Combattre les émissions de carbone : la capture de carbone est-elle la réponse ?

Xiang Yu , Information Scientist/CAS

trees are an important source of carbon capture and storage

La capture de carbone et la voie vers le zéro net

Paradoxalement, alors que le dioxyde de carbone (CO2) est essentiel à toute vie végétale sur terre, dont dépendent toute la vie animale et la vie humaine, une quantité excessive de ce gaz essentiel dans l'atmosphère provoque le réchauffement climatique qui menace la survie même de certaines populations.  

Le problème des émissions de CO2 produites par l'augmentation de la consommation de combustibles fossiles date du XVIIIe siècle, avec le début de la révolution industrielle dans certains pays. Aujourd'hui, les scientifiques estiment que la hausse des températures moyennes sur la planète devrait atteindre 1,5oC d'ici à 2030–2052 (Figure 1). Le volume des émissions de CO2 est exacerbé par l'industrialisation, l'urbanisation et l'augmentation rapide de la population mondiale (Figure 2).

schéma représentant l'évolution des populations à travers le monde et les tendances correspondantes en matière d'émissions de CO2
Figure 1. Données représentant l'évolution mondiale de la population au fil du temps, les tendances correspondantes en matière d'émissions de dioxyde de carbone et les hausses prévues des températures mondiales

 

La 21e Conférence sur le changement climatique (COP21) en 2015 avait adopté un objectif ambitieux appelé la « course au zéro carbone » d'ici à 2050. Ce but considérable visant à éliminer complètement les émissions nettes de carbone en moins de 30 ans nécessitera des transformations énormes des processus industriels mondiaux et des pratiques de consommation de l'énergie dans les différents pays. Les méthodes les plus connues pour atteindre cet objectif impliquent différentes formes de production d'énergie durables, comme les énergies éolienne et solaire ; toutefois, une approche moins souvent évoquée, mais tout aussi importante, porte sur la capture du CO2 à la source ou directement dans l'atmosphère (capture carbone). Les technologies impliquées sont restreintes par des coûts élevés et une capacité de stockage relativement limitée, de sorte qu'actuellement, seules 0,1 % des émissions mondiales de CO2 sont capturées ; ce taux devrait passer à 19 % d'ici 2050. Les efforts de recherche sur la technologie de capture carbone ont augmenté depuis quelques années, mais à ce jour, seules quelques applications ont été déployées commercialement. Face à une prise de conscience croissante dans le public et l'urgence de prévenir ou de freiner le changement climatique, la pression est mise sur la conception de technologies plus efficaces de capture du carbone.

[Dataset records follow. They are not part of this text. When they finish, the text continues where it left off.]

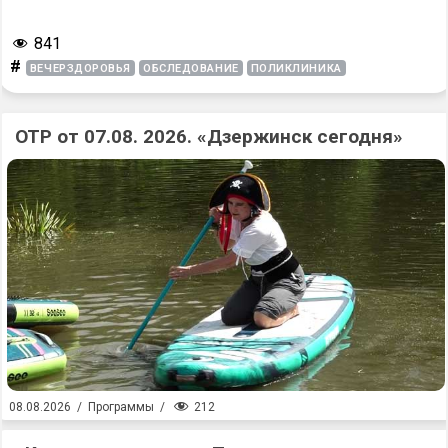
841
#
ВЕЧЕРЗДОРОВЬЯ
ОБСЛЕДОВАНИЕ
ПОЛИКЛИНИКА
ОТР от 07.08. 2026. «Дзержинск сегодня»
212
08.08.2026
/
Программы
/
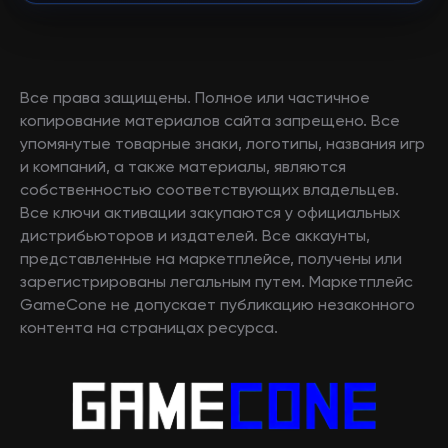
Все права защищены. Полное или частичное
копирование материалов сайта запрещено. Все
упомянутые товарные знаки, логотипы, названия игр
и компаний, а также материалы, являются
собственностью соответствующих владельцев.
Все ключи активации закупаются у официальных
дистрибьюторов и издателей. Все аккаунты,
представленные на маркетплейсе, получены или
зарегистрированы легальным путем. Маркетплейс
GameCone не допускает публикацию незаконного
контента на страницах ресурса.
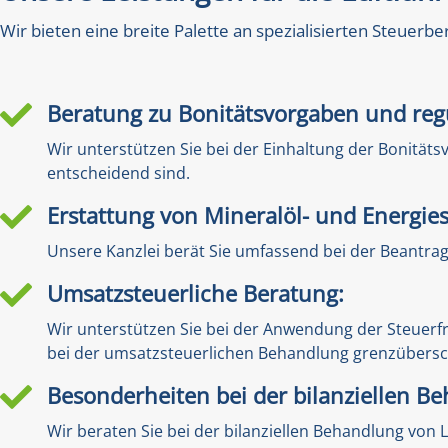
Wir bieten eine breite Palette an spezialisierten Steuerb
Beratung zu Bonitätsvorgaben und reg

Wir unterstützen Sie bei der Einhaltung der Bonität
entscheidend sind.
Erstattung von Mineralöl- und Energie

Unsere Kanzlei berät Sie umfassend bei der Beantra
Umsatzsteuerliche Beratung:

Wir unterstützen Sie bei der Anwendung der Steuerfr
bei der umsatzsteuerlichen Behandlung grenzübersch
Besonderheiten bei der bilanziellen B

Wir beraten Sie bei der bilanziellen Behandlung von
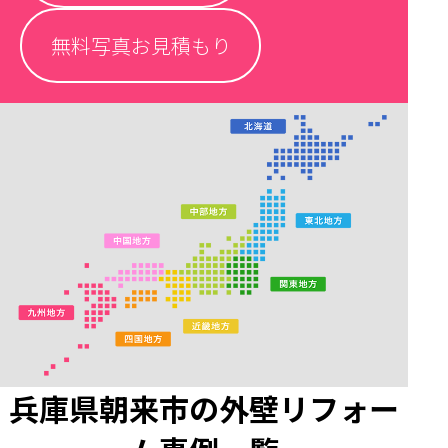
無料写真お見積もり
兵庫県朝来市の外壁リフォー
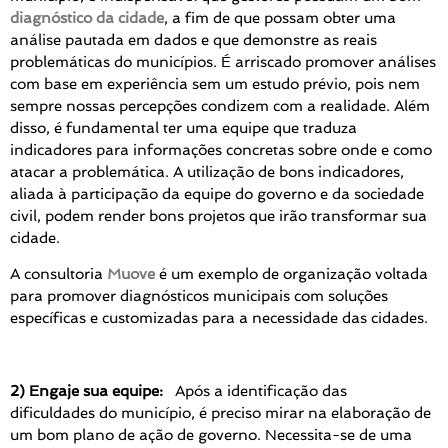
diagnóstico da cidade
, a fim de que possam obter uma
análise pautada em dados e que demonstre as reais
problemáticas do municípios. É arriscado promover análises
com base em experiência sem um estudo prévio, pois nem
sempre nossas percepções condizem com a realidade. Além
disso, é fundamental ter uma equipe que traduza
indicadores para informações concretas sobre onde e como
atacar a problemática. A utilização de bons indicadores,
aliada à participação da equipe do governo e da sociedade
civil, podem render bons projetos que irão transformar sua
cidade.
A consultoria
Muove
é um exemplo de organização voltada
para promover diagnósticos municipais com soluções
específicas e customizadas para a necessidade das cidades.
2) Engaje sua equipe:
Após a identificação das
dificuldades do município, é preciso mirar na elaboração de
um bom plano de ação de governo. Necessita-se de uma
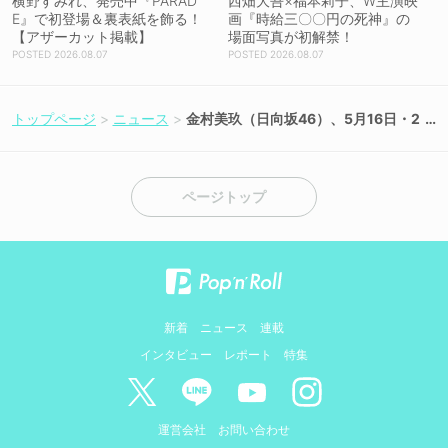
横野すみれ、発売中『PARAD
西畑大吾×福本莉子、W主演映
E』で初登場＆裏表紙を飾る！
画『時給三〇〇円の死神』の
【アザーカット掲載】
場面写真が初解禁！
2026.08.07
2026.08.07
トップページ
ニュース
金村美玖（日向坂46）、5月16日・2
3日放送のラジオ番組に2週連続ゲス
ト出演！
ページトップ
新着
ニュース
連載
インタビュー
レポート
特集
運営会社
お問い合わせ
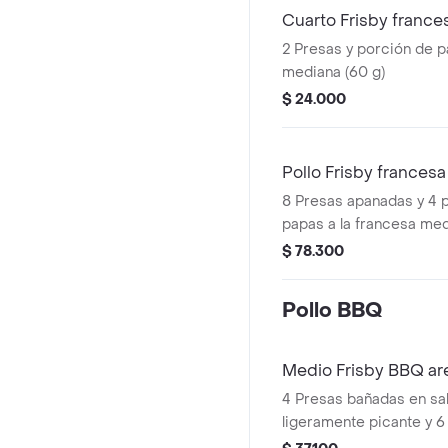
Cuarto Frisby france
2 Presas y porción de p
mediana (60 g)
$ 24.000
Pollo Frisby francesa
8 Presas apanadas y 4 
papas a la francesa med
$ 78.300
Pollo BBQ
Medio Frisby BBQ ar
4 Presas bañadas en s
ligeramente picante y 6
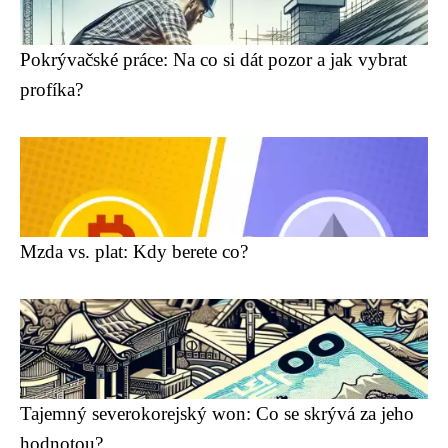
Pokrývačské práce: Na co si dát pozor a jak vybrat
profíka?
Mzda vs. plat: Kdy berete co?
Tajemný severokorejský won: Co se skrývá za jeho
hodnotou?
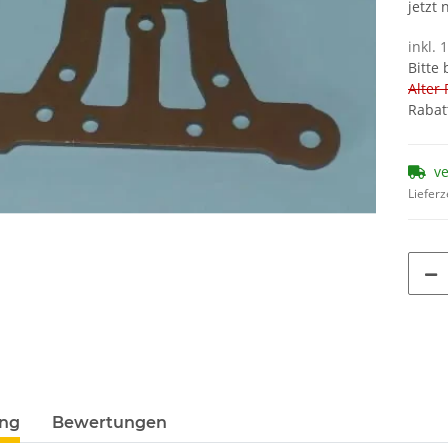
jetzt
inkl. 
Bitte
Alter 
Rabat
v
Lieferz
ung
Bewertungen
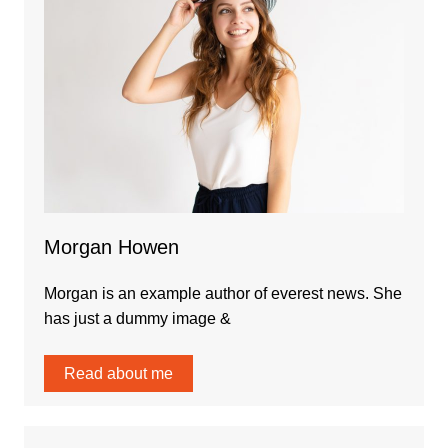
Morgan Howen
Morgan is an example author of everest news. She
has just a dummy image &
Read about me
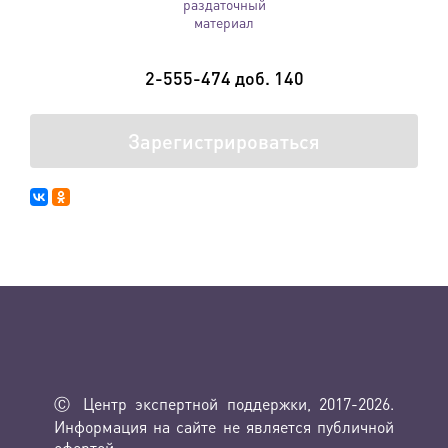
раздаточный
материал
2-555-474 доб. 140
Зарегистрироваться
Ⓒ Центр экспертной поддержки, 2017-2026.
Информация на сайте не является публичной
офертой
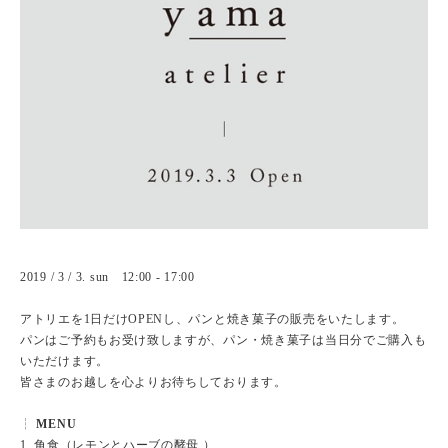
2019 / 3 / 3. sun 12:00 - 17:00
アトリエを1日だけOPENし、パンと焼き菓子の販売をいたします。
パンはご予約もお受け致しますが、パン・焼き菓子は当日分でご購入も
いただけます。
皆さまのお越しを心よりお待ちしております。
┆
MENU
1. 角食（レモンとハーブの酵母 ）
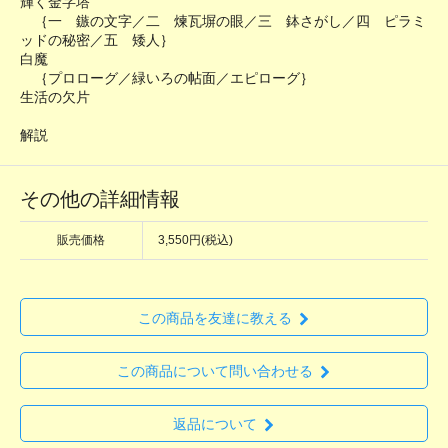
輝く金字塔
｛一 鏃の文字／二 煉瓦塀の眼／三 鉢さがし／四 ピラミ
ッドの秘密／五 矮人｝
白魔
｛プロローグ／緑いろの帖面／エピローグ｝
生活の欠片
解説
その他の詳細情報
販売価格
3,550円(税込)
この商品を友達に教える
この商品について問い合わせる
返品について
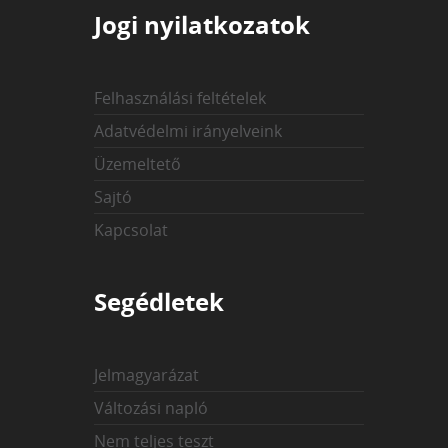
Jogi nyilatkozatok
Felhasználási feltételek
Adatvédelmi irányelveink
Üzemeltető
Sajtó
Kapcsolat
Segédletek
Jelmagyarázat
Változási napló
Nem teljes teszt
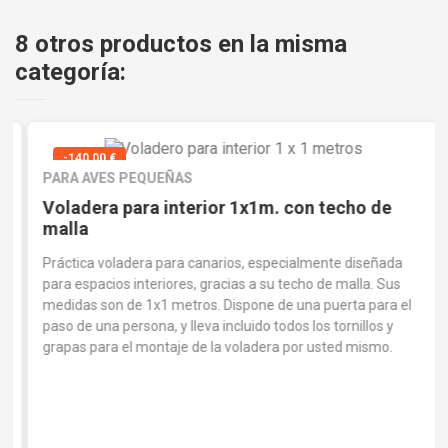
8 otros productos en la misma
categoría:
-140,00 €
PARA AVES PEQUEÑAS
Voladera para interior 1x1m. con techo de
malla
Práctica voladera para canarios, especialmente diseñada
para espacios interiores, gracias a su techo de malla. Sus
medidas son de 1x1 metros. Dispone de una puerta para el
paso de una persona, y lleva incluido todos los tornillos y
grapas para el montaje de la voladera por usted mismo.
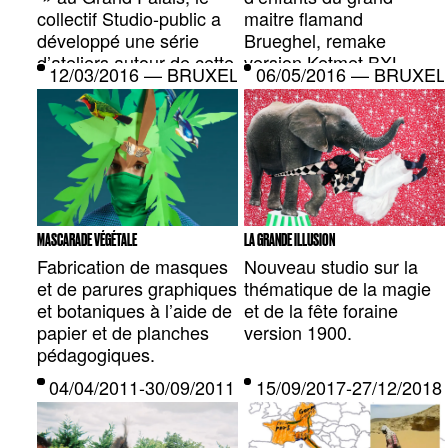
collectif Studio-public a
maitre flamand
développé une série
Brueghel, remake
d’ateliers autour de cette
version Ketmet BXL
12/03/2016 — BRUXELLES, BE
06/05/2016 — BRUXEL
exposition.
2019.
MASCARADE VÉGÉTALE
LA GRANDE ILLUSION
Fabrication de masques
Nouveau studio sur la
et de parures graphiques
thématique de la magie
et botaniques à l’aide de
et de la fête foraine
papier et de planches
version 1900.
pédagogiques.
04/04/2011-30/09/2011 — PERPIGNAN, FR
15/09/2017-27/12/20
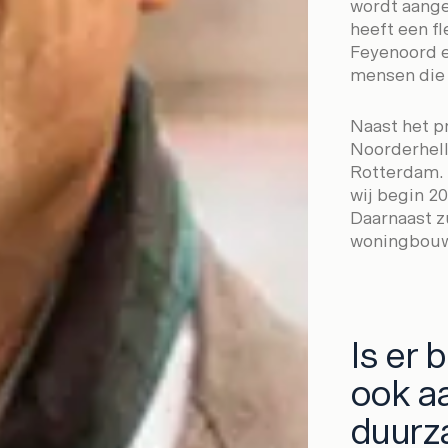
wordt aange
heeft een fl
Feyenoord e
mensen die 
Naast het p
Noorderhelli
Rotterdam. 
wij begin 2
Daarnaast zu
woningbouwp
Is er 
ook aa
duurz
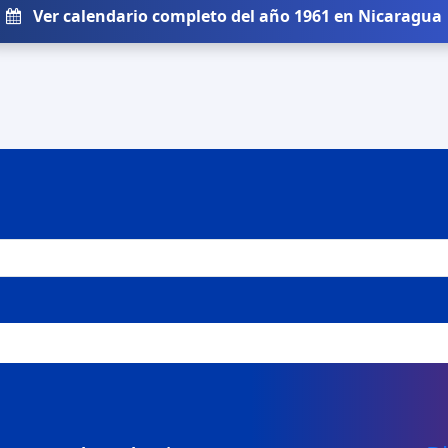
Ver calendario completo del año 1961 en Nicaragua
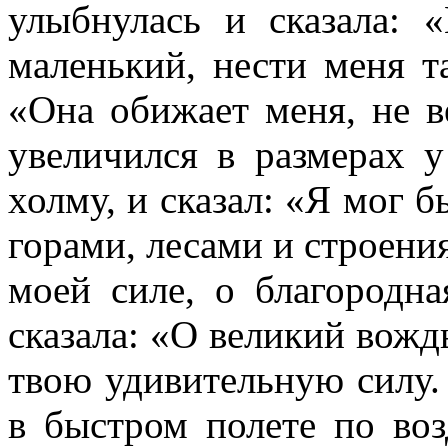
улыбнулась и сказала: 
маленький, нести меня т
«Она обижает меня, не в
увеличился в размерах у
холму, и сказал: «Я мог б
горами, лесами и строени
моей силе, о благородна
сказала: «О великий вождь
твою удивительную силу.
в быстром полете по воз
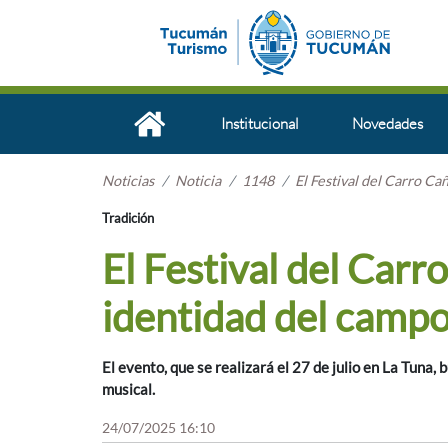
Institucional
Novedades
Noticias
Noticia
1148
El Festival del Carro Ca
Tradición
El Festival del Carr
identidad del campo
El evento, que se realizará el 27 de julio en La Tuna,
musical.
24/07/2025 16:10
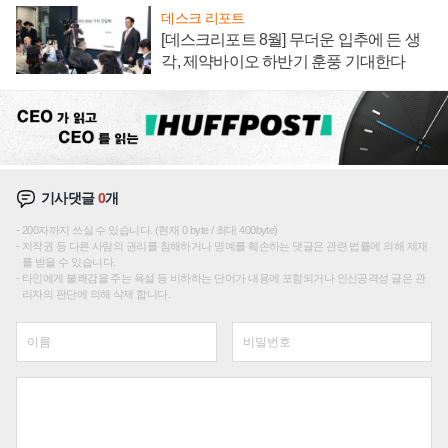
데스크 리포트
[데스크리포트 8월] 무더운 입추에 든 생
각, 제약바이오 하반기 훈풍 기대한다
기사댓글
0
개
200자까지 쓰실 수 있습니다. (현재 0 byte / 최대 400byte)
저작권 등 다른 사람의 권리를 침해하거나 명예를 훼손하는 댓글은 관련 법률에 의해 제재
를 받을 수 있습니다.
타인에게 불쾌감을 주는 욕설 등 비하하는 단어가 내용에 포함되거나 인신공격성 글은 관
리자의 판단에 의해 삭제 합니다.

Croissance de la population mondiale (en rouge) et émissions annuelles de CO2 (en noir) depuis le début de l'utilisation des combustibles fossiles, de 1750 à 2020
Figure 2. Croissance de la population mondiale et émissions annuelles de dioxyde de carbone dues à l'utilisation des combustibles fossiles et à la production industrielle au fil des années, de 1750 à 2020 (Global Carbon Budget 2021).

 

Capture de carbone dans la Collection de contenus CAS™

La Collection de contenus CAS™ est la plus grande collection organisée par des humains de connaissances scientifiques publiées, adaptée à l'analyse quantitative des publications scientifiques mondiales par rapport à des variables comme le temps, le domaine de recherche, la formulation, l'application et la composition chimique. Pour évaluer l'effort de recherche récent et en cours au sujet de la capture carbone, un nouveau rapport important de CAS Insight offre un aperçu des dernières tendances. Ce rapport récapitule les résultats d'une analyse complète récente (environ 18 500 documents publiés de 2000 à 2021) détaillant les termes liés à la capture carbone, y compris les méthodes employées, le stockage ou la conversion, qui ont été utilisées en combinaison avec les termes liés au CO2 atmosphérique ou à ses effets sur l'environnement.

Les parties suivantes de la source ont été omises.